Historical data resides in history archives. A stellar-core process should almost always have access to a history archive. While it is possible to run a stellar-core process without any associated history archives, other peers will not be able to catch up with it, and it will not be able to catch up with other peers, so it will likely be a very incomplete configuration. For normal operations, a stellar-core process should always be configured with one or more history archives.
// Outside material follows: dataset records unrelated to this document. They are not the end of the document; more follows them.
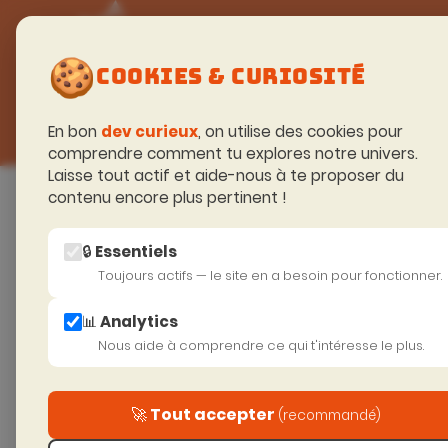
FORMATIONS
🍪
TECHNIQUES
COOKIES & CURIOSITÉ
En bon
dev curieux
, on utilise des cookies pour
comprendre comment tu explores notre univers.
Laisse tout actif et aide-nous à te proposer du
Accueil
>
Excellence Technique
>
Back end
contenu encore plus pertinent !
🔒 Essentiels
Toujours actifs — le site en a besoin pour fonctionner.
FO
📊 Analytics
AVANC
Nous aide à comprendre ce qui t'intéresse le plus.
P
🚀 Tout accepter
(recommandé)
I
For history archives to be effective, they should be configured in such a way that each validator writes to one or more archives, which are in turn readable by one or more other peers. A common configuration is for each peer in a group to have a single history archive that it knows how to write to, while also knowing how to read from all archives in the group.

History archives

Many different facilities or services can be used as history archives; stellar-core only needs to be supplied with a way to "get" and "put" files to and from the archive. For example, history archives may be FTP or SFTP servers, filesystem directories shared between stellar-core processes, AWS S3, Google Cloud Storage, Azure Blob storage or similar commodity object storage services.

History archives are defined in a very lightweight fashion, in stellar-core's configuration file, by providing a pair of get and put command templates. stellar-core will run the provided command template, with its own file names substituted for placeholders in the template, in order to get files from, and put files into, a given history archive. This interface is meant to support simple commands like curl, wget, aws, gcutil, s3cmd, cp, scp, ftp or similar. Several examples are provided in the example configuration files.

Serialization to XDR and gzip

stellar-core leans heavily on the XDR data format. This is an old, stable, standardized serialization format, defined in RFC 4506 and used for several standard unix and internet protocols and formats.

XDR is used for 3 related but different tasks, the first 2 of which are discussed elsewhere:

  • Exchanging peer-to-peer network protocol messages and achieving consensus.
  • Cryptographically hashing ledger entries, buckets, transactions, and similar values.
  • Storing and retrieving history (discussed in this document).

When storing XDR files to history archives, stellar-core first applies gzip (RFC 1952) compression to the files. The resulting .xdr.gz files can be concatenated, accessed in streaming fashion, or decompressed to .xdr files and dumped as plain text by stellar-core.

Checkpointing

During normal operation, a validating stellar-core server will save a "checkpoint" of its recent operations to XDR files, compress them, and publish them to all of its configured writable history archives once every 64 ledgers (about once every 5 minutes).

History checkpoints include the set of buckets that have changed since the last checkpoint (see description of buckets) as well as the ledger headers, transaction sets, results of transactions, and a small amount of indexing metadata stored in JSON files. This permits a variety of fine-grained auditing, transaction replay, or direct catchup.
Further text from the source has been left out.